Saved entries:
▬▬▬▬▬▬▬▬▬▬
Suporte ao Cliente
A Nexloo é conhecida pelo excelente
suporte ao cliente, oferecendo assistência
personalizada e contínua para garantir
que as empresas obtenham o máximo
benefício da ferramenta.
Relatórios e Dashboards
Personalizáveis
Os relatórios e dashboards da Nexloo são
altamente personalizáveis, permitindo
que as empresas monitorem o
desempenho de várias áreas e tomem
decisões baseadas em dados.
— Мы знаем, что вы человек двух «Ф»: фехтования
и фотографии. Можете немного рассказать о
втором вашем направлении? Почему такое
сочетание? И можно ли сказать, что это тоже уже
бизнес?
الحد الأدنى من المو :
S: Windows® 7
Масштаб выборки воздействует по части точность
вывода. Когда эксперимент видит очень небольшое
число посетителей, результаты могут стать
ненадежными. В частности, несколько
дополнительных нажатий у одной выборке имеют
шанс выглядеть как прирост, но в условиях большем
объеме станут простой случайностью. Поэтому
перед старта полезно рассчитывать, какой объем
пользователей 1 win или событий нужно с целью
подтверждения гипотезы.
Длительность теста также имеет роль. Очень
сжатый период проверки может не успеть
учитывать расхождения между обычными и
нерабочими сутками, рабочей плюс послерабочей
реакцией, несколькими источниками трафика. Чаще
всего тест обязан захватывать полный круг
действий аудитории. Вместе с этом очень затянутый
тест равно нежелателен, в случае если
▬▬▬▬▬▬▬▬▬▬
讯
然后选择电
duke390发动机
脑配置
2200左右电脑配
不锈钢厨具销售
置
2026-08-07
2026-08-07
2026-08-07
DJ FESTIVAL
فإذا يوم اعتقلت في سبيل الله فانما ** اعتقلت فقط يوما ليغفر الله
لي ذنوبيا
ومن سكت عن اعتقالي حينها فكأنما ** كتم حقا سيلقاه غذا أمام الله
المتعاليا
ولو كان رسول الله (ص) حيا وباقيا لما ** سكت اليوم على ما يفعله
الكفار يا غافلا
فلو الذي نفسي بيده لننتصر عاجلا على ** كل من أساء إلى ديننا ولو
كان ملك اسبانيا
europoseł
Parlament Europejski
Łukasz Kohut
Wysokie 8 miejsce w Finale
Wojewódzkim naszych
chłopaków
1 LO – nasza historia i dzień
▬▬▬▬▬▬▬▬▬▬
WHAT THE TASK REQUIRES ->
Among the records above, only the lines between the line holding "шанс выглядеть как" and the line holding "реакцией, несколькими источниками", inclusive, are to be output, exactly as written.

WRITTEN SOLUTION ->
шанс выглядеть как прирост, но в условиях большем
объеме станут простой случайностью. Поэтому
перед старта полезно рассчитывать, какой объем
пользователей 1 win или событий нужно с целью
подтверждения гипотезы.
Длительность теста также имеет роль. Очень
сжатый период проверки может не успеть
учитывать расхождения между обычными и
нерабочими сутками, рабочей плюс послерабочей
реакцией, несколькими источниками трафика. Чаще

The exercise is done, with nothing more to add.